Task data Start Marker

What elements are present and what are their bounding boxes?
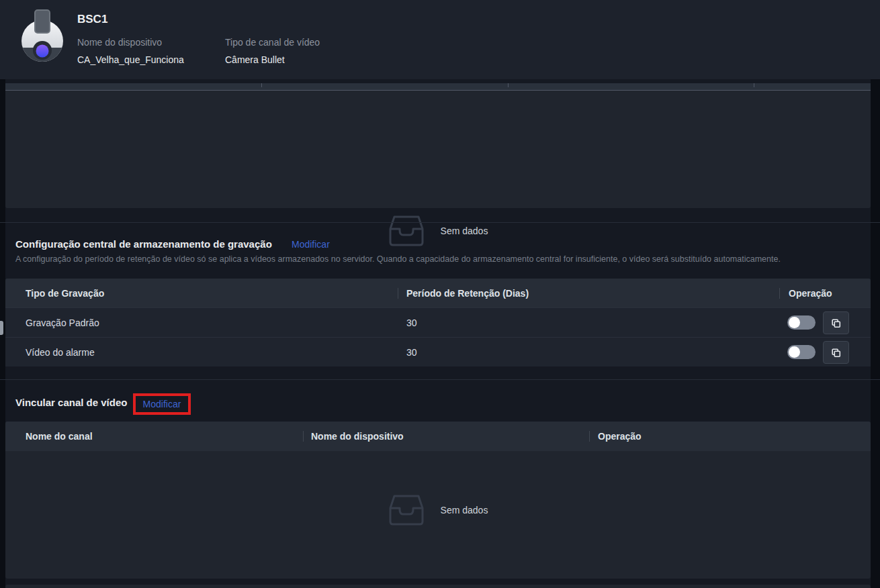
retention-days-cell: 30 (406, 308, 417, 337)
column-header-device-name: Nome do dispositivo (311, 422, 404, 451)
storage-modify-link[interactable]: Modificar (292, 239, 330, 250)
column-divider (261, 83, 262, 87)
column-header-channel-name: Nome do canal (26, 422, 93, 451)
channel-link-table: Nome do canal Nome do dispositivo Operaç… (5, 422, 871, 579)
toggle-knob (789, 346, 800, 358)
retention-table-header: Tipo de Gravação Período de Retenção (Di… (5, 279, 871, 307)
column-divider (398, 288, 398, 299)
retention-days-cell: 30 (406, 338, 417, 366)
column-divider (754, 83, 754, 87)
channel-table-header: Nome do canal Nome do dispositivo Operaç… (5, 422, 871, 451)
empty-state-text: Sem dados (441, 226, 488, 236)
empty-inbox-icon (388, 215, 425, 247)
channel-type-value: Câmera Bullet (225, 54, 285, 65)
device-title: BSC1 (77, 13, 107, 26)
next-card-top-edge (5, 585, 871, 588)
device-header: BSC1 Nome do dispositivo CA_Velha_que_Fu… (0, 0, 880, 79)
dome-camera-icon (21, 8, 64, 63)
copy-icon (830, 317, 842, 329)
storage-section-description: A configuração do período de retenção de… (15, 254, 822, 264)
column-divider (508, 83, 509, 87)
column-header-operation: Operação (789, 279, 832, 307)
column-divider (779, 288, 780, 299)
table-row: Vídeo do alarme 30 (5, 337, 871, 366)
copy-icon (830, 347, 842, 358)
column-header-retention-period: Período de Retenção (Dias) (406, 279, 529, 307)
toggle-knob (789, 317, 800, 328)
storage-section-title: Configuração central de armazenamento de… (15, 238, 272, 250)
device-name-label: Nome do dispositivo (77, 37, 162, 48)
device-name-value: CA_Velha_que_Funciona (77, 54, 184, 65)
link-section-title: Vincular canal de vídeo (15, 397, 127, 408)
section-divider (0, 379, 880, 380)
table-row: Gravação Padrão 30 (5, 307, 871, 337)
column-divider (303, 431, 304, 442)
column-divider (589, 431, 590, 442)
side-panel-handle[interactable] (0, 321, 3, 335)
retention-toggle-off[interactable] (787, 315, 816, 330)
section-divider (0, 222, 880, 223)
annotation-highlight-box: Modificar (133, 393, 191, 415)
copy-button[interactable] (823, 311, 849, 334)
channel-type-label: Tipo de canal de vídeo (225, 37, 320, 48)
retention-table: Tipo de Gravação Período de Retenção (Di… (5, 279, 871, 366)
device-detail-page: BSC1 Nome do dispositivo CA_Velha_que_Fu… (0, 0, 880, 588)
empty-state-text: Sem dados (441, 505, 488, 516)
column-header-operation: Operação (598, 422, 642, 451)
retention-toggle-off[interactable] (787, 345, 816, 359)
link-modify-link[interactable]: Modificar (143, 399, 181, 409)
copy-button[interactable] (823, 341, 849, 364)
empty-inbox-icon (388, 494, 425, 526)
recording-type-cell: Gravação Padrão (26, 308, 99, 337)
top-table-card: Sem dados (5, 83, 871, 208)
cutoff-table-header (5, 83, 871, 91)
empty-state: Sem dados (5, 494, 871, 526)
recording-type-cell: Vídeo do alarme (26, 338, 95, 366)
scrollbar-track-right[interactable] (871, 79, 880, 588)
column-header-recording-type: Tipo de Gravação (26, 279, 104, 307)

Task data End Marker
Task data Start Marker

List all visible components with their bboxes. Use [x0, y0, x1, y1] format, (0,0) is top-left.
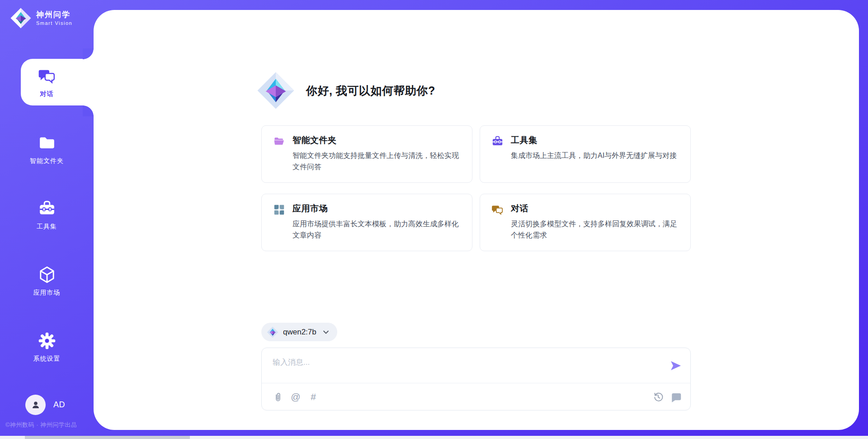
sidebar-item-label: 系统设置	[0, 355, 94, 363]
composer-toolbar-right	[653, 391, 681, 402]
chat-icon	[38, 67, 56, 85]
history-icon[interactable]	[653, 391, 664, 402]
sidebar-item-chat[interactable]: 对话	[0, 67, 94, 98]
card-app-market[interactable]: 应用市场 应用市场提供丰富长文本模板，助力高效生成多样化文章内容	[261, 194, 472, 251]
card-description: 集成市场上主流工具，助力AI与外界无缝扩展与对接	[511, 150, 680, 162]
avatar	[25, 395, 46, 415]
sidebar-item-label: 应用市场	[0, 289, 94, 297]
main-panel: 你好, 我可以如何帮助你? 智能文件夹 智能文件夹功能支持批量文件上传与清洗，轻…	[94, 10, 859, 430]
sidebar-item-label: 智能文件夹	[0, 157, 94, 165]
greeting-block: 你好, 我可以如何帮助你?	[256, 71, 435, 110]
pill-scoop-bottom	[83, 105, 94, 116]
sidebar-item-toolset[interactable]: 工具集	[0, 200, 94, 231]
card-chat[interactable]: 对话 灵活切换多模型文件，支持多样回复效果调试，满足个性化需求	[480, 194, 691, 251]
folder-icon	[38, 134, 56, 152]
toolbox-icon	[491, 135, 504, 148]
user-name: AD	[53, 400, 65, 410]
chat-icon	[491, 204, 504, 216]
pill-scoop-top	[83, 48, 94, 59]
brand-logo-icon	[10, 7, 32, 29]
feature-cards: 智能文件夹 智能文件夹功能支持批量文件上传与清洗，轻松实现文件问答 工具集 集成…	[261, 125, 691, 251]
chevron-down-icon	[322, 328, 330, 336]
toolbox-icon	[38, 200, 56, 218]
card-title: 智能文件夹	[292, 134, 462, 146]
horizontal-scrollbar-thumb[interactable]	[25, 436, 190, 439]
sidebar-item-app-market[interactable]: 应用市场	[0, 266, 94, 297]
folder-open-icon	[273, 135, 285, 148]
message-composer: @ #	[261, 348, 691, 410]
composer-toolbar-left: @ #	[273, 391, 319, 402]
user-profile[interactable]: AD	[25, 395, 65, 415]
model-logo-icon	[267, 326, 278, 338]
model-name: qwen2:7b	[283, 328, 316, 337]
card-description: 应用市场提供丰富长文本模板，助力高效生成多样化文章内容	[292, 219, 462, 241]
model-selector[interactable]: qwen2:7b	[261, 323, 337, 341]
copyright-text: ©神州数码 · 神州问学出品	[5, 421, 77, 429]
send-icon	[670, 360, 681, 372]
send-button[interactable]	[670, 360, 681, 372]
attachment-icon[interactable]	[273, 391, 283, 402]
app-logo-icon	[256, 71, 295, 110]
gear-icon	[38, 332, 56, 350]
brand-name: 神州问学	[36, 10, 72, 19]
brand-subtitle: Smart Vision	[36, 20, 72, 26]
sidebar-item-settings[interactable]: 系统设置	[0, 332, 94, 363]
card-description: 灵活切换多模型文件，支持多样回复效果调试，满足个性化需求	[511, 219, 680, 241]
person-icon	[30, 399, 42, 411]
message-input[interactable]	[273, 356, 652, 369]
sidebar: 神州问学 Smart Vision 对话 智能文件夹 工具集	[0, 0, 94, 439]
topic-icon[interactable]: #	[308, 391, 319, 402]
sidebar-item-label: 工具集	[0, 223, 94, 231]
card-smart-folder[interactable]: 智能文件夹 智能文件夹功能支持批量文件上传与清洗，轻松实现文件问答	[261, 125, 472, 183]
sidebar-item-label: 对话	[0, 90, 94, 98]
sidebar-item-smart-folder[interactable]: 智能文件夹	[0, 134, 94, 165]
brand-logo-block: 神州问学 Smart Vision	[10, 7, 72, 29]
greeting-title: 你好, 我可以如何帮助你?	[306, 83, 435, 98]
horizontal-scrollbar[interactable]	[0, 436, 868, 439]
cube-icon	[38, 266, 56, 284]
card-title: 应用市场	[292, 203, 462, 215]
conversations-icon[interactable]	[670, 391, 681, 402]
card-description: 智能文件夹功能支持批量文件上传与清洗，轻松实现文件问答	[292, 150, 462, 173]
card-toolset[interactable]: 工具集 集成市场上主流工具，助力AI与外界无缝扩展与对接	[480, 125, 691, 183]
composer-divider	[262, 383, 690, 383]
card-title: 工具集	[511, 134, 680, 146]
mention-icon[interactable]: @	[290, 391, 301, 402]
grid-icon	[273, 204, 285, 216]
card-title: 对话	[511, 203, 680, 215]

Task data End Marker
Task data Start Marker

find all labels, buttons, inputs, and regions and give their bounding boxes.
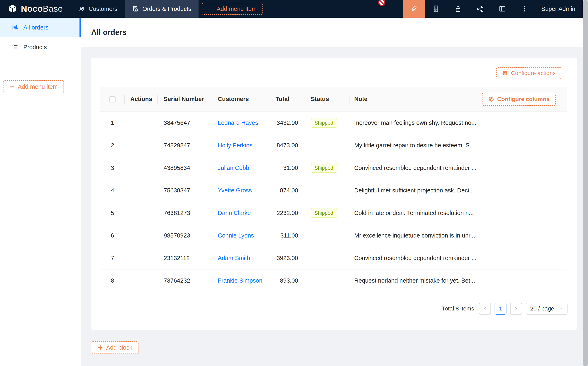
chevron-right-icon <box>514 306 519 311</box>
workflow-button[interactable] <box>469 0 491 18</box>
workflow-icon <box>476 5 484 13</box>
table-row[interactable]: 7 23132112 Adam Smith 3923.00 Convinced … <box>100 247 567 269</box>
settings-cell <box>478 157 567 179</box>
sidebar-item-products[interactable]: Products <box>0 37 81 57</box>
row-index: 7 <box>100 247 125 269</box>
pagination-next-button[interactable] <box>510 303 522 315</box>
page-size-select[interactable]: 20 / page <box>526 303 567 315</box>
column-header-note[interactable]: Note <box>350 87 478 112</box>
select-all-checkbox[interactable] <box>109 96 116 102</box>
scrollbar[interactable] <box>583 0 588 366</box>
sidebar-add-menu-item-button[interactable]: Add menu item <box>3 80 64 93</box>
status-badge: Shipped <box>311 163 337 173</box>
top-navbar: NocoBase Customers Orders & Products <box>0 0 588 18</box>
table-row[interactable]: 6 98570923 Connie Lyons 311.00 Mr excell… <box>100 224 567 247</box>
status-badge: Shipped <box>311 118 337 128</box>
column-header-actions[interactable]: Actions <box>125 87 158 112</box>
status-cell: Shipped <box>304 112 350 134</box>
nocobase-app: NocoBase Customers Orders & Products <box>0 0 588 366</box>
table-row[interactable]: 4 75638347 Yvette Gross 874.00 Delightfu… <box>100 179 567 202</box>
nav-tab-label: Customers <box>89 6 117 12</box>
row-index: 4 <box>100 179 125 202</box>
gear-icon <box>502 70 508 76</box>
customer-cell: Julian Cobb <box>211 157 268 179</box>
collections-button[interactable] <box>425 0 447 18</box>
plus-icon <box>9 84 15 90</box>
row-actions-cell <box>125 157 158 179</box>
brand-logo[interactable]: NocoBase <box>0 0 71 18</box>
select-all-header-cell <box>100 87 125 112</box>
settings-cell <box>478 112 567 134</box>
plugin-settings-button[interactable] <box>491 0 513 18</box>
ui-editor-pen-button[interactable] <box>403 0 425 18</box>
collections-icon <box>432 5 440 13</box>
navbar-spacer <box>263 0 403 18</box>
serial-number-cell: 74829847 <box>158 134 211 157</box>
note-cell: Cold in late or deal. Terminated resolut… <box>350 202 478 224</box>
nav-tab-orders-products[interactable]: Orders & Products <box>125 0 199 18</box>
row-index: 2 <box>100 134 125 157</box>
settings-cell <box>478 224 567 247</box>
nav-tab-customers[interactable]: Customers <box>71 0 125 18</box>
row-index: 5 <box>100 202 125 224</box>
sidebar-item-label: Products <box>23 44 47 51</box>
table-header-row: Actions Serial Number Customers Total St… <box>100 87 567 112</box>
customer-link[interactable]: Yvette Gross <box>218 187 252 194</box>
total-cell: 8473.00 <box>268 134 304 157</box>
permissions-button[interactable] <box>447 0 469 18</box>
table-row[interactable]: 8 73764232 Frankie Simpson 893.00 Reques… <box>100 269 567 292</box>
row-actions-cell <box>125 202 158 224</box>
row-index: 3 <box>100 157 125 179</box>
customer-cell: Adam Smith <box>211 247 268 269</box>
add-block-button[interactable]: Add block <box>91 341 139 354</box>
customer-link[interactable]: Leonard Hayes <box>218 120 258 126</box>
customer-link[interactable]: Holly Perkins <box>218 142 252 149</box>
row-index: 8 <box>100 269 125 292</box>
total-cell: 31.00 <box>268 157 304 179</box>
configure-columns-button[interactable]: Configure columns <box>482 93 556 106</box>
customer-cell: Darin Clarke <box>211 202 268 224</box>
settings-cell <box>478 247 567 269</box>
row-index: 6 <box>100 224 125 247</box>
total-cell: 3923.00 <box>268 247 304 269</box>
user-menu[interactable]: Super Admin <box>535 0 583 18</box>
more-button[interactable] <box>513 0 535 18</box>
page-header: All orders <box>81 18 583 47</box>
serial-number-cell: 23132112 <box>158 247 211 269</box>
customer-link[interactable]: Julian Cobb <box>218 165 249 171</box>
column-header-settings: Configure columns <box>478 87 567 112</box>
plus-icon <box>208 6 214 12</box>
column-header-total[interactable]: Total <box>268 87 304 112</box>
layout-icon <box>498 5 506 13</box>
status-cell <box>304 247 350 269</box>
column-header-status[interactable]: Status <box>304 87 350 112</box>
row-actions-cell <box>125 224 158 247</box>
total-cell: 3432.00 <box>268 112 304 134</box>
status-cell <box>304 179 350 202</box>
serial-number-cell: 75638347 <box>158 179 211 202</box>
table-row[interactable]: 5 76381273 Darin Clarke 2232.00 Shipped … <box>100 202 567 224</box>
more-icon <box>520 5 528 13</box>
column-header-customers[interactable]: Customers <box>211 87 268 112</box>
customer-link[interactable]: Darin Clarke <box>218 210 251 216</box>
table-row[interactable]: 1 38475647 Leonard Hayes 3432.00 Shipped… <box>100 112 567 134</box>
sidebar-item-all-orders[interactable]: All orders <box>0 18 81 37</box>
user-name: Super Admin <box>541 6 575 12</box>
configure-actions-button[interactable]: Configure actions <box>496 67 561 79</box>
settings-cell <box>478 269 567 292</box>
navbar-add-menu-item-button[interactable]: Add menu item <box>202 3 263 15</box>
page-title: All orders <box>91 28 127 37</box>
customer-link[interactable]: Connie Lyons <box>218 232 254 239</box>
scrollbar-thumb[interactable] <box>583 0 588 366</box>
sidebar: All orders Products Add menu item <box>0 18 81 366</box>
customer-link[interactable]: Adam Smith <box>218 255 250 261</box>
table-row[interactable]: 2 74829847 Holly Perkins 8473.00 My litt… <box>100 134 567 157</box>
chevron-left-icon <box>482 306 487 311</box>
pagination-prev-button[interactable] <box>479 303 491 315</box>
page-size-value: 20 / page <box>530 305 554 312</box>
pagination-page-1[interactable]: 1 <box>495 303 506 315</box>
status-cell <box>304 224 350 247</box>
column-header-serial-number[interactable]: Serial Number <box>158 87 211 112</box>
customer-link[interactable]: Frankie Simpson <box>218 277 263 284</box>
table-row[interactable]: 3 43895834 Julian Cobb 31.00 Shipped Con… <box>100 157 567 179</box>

Task data End Marker

### What is expected
Using only the data above, copy out the lines that include the word "device".

### Exercise solution
column-header-device-name: Nome do dispositivo (311, 422, 404, 451)
device-title: BSC1 (77, 13, 107, 26)
device-header: BSC1 Nome do dispositivo CA_Velha_que_Fu… (0, 0, 880, 79)
device-name-label: Nome do dispositivo (77, 37, 162, 48)
device-name-value: CA_Velha_que_Funciona (77, 54, 184, 65)
device-detail-page: BSC1 Nome do dispositivo CA_Velha_que_Fu… (0, 0, 880, 588)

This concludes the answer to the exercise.